Best AI code review, hands down. (And I’ve tried a few.)
I miss the fig workflow :-(
Try `jj`, as others have mentioned. It's being built by the team that built/maintains fig, and the are porting all their learnings into that.
hell yeah
The biggest grip I have with Github is the app is painfully slow. And by slow, I mean browser tab might freeze level slow.
Shockingly, the best code review tool I've ever used was Azure DevOps.
> The biggest grip I have with Github is the app is painfully slow.
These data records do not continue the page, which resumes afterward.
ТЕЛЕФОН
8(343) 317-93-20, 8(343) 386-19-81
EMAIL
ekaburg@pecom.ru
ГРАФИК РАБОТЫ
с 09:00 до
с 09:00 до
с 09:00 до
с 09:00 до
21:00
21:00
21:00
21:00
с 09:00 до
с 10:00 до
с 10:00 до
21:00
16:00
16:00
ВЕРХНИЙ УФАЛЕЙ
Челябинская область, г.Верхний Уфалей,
And by slow, I mean browser tab might freeze level slow.
Javascript at scale combined with teams that have to move fast and ship features is a recipe for this.
At least it's not Atlassian.
nit: gripe, not grip :-P
I find the idea of using git for code reviews directly quite compelling. Working with the change locally as you were the one who made it is very convenient, considering the clunky read-only web UI.
I didn't get why stick with the requirement that review is a single commit? To keep git-review implementation simple?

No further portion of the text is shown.